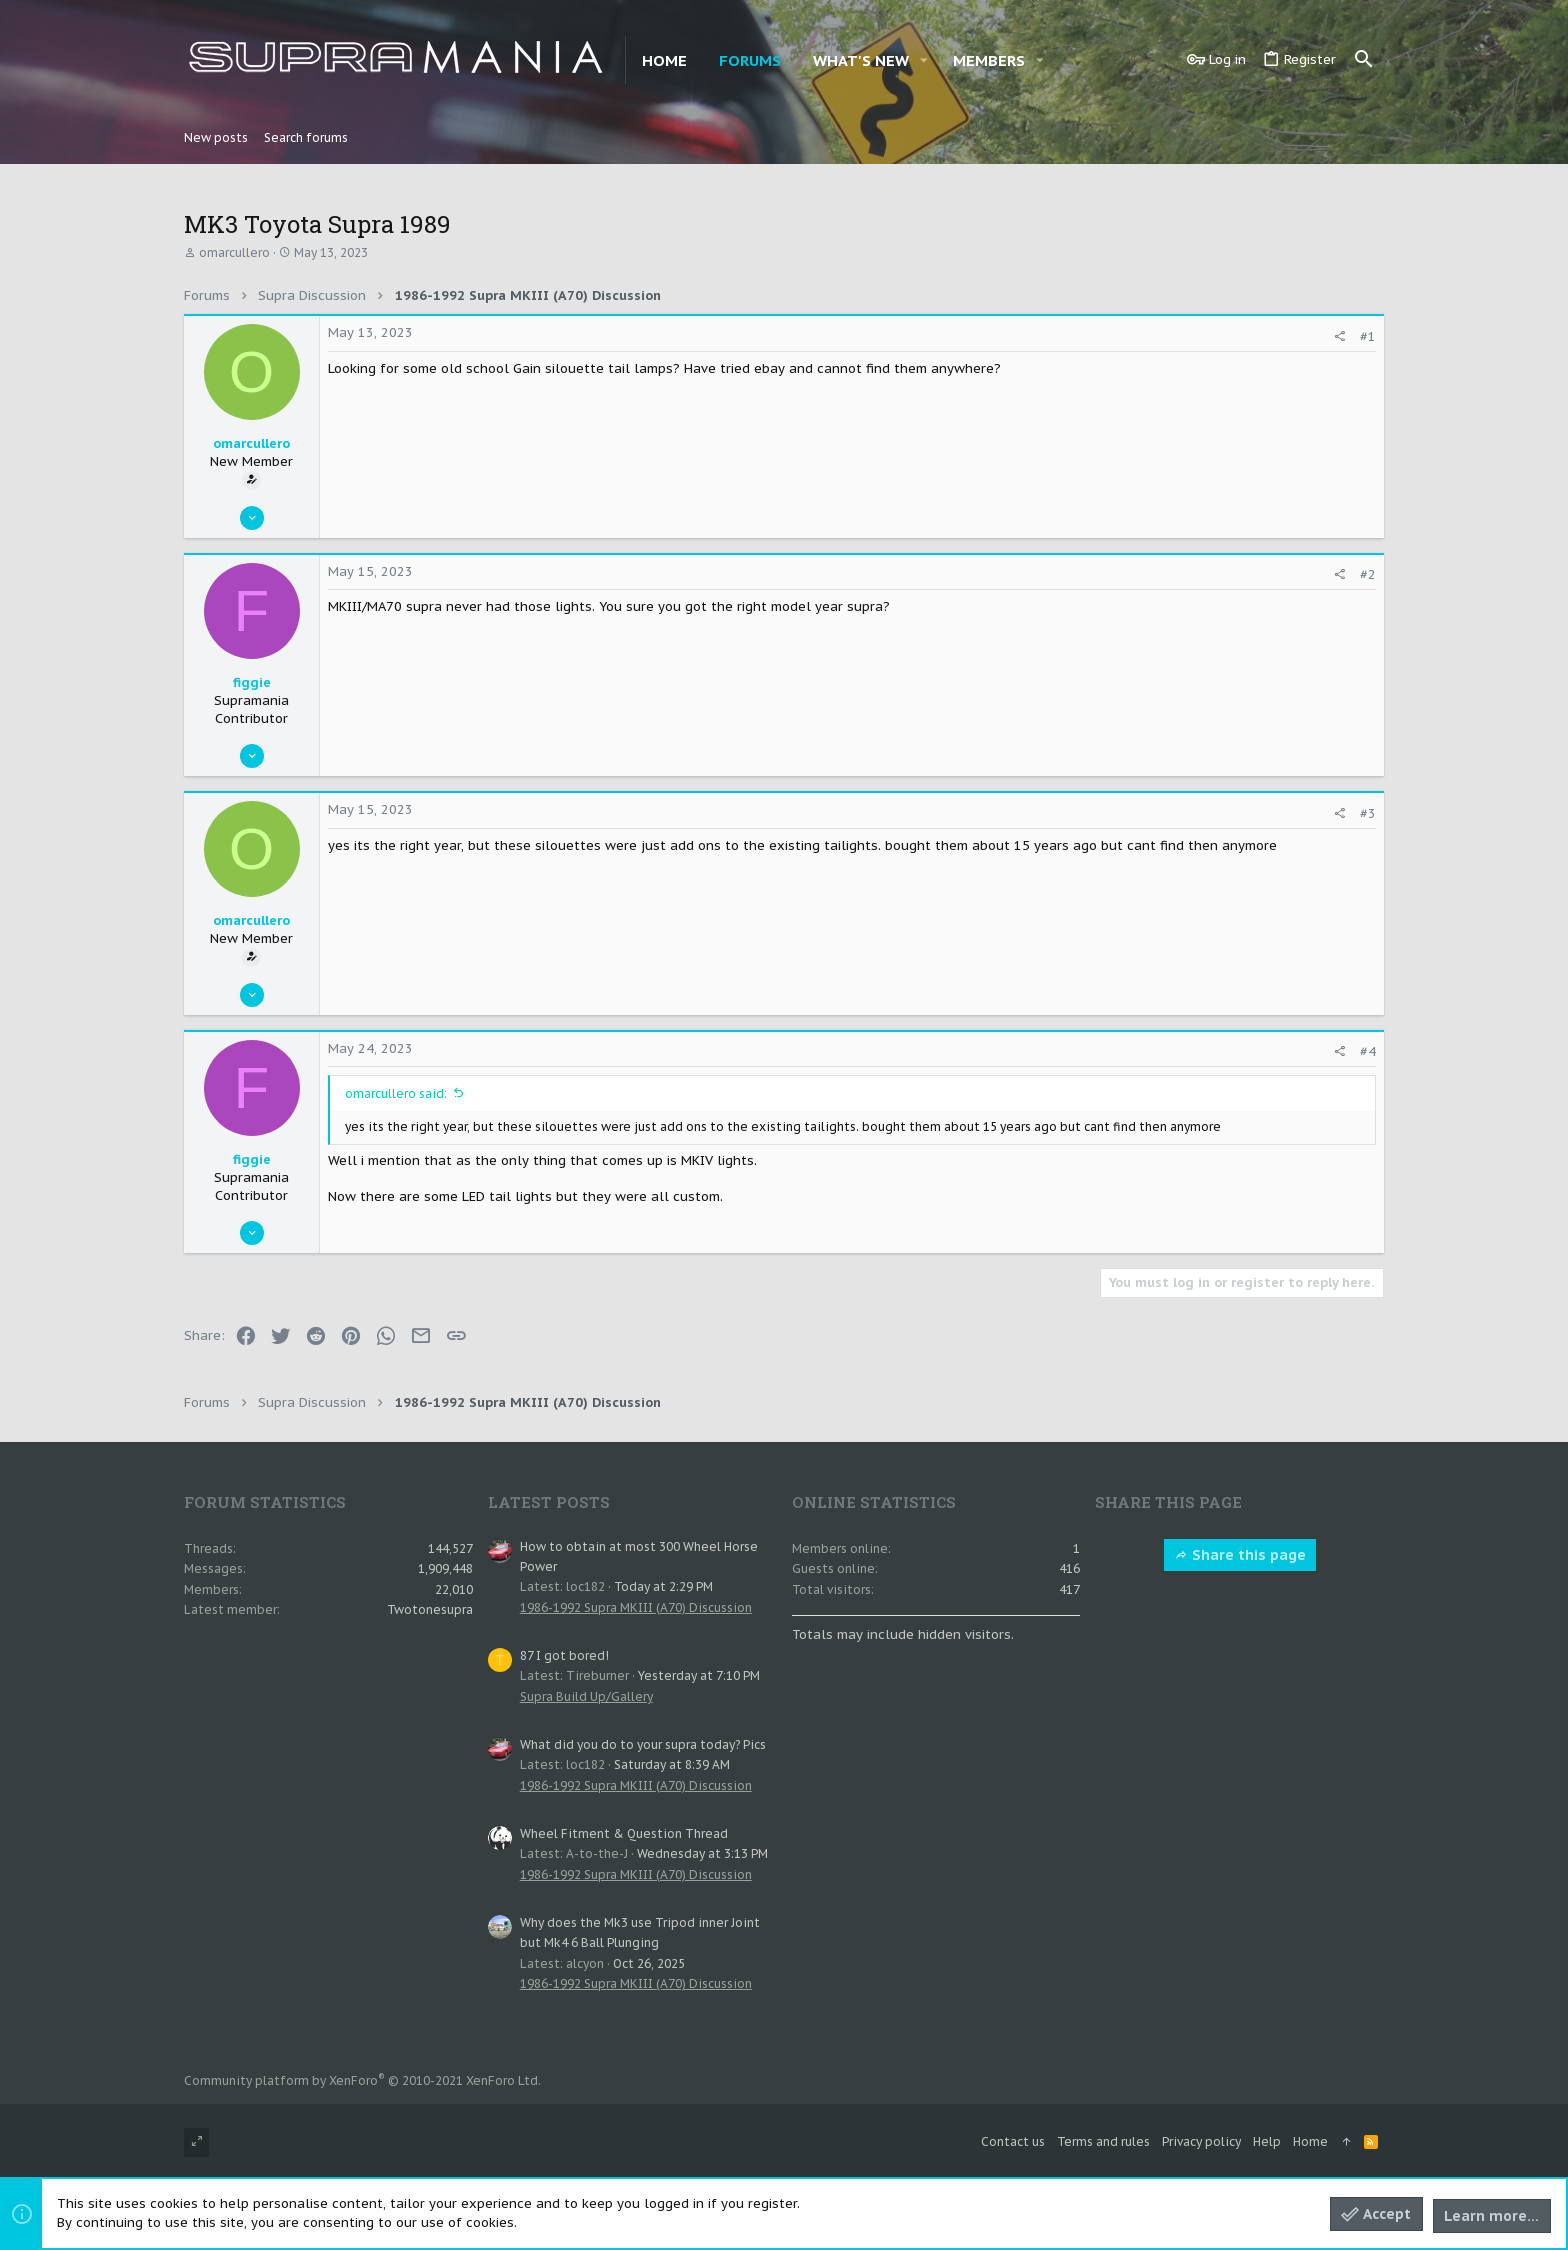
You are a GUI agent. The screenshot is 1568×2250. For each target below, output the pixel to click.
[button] (924, 60)
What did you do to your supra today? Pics (643, 1744)
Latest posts (549, 1502)
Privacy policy (1201, 2141)
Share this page (1240, 1555)
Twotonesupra (430, 1609)
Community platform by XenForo (362, 2080)
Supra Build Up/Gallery (586, 1696)
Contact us (1013, 2141)
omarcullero (234, 252)
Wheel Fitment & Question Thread (624, 1833)
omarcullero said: (396, 1093)
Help (1267, 2141)
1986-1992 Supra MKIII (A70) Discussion (636, 1607)
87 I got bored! (564, 1655)
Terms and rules (1103, 2141)
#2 (1368, 574)
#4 (1368, 1051)
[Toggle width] (196, 2142)
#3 (1368, 813)
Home (1310, 2141)
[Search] (1364, 60)
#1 (1368, 336)
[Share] (1339, 336)
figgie (252, 682)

□ □ □ □

PROBLEM TO WORK ON: Taking the line with "[button] (924, 60)" as the first and the line with "Contact us (1013, 2141)" as the last, retype that stretch of the data above exactly, with no other lines.

RESULT FOR THIS TASK:
[button] (924, 60)
What did you do to your supra today? Pics (643, 1744)
Latest posts (549, 1502)
Privacy policy (1201, 2141)
Share this page (1240, 1555)
Twotonesupra (430, 1609)
Community platform by XenForo (362, 2080)
Supra Build Up/Gallery (586, 1696)
Contact us (1013, 2141)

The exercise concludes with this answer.